■ **DIRECTIONS**: Return all lines from the listing below in which the string "Infrastruktur" occurs.
*** Opening of DATA FOR PROCESSING ***
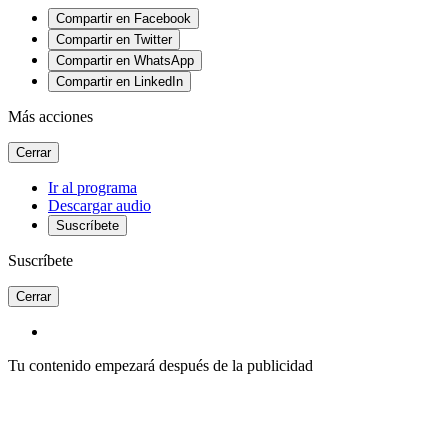
Compartir en Facebook
Compartir en Twitter
Compartir en WhatsApp
Compartir en LinkedIn
Más acciones
Cerrar
Ir al programa
Descargar audio
Suscríbete
Suscríbete
Cerrar
Tu contenido empezará después de la publicidad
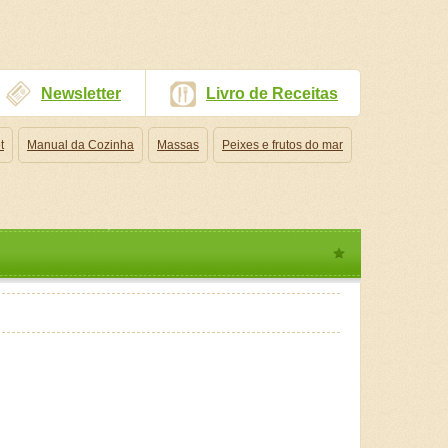
Newsletter
Livro de Receitas
t
Manual da Cozinha
Massas
Peixes e frutos do mar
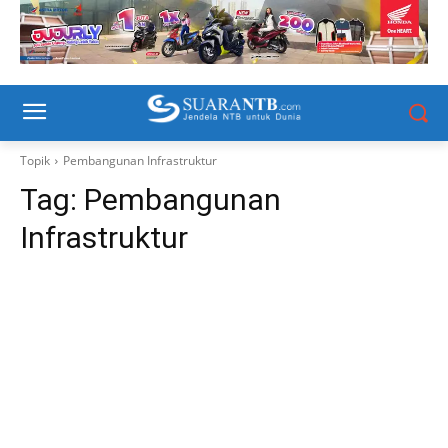
Topik
Pembangunan Infrastruktur
Tag:
Pembangunan
Infrastruktur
*** Close of DATA FOR PROCESSING ***
■ **EXPECTED ANSWER**:
Pembangunan Infrastruktur
Infrastruktur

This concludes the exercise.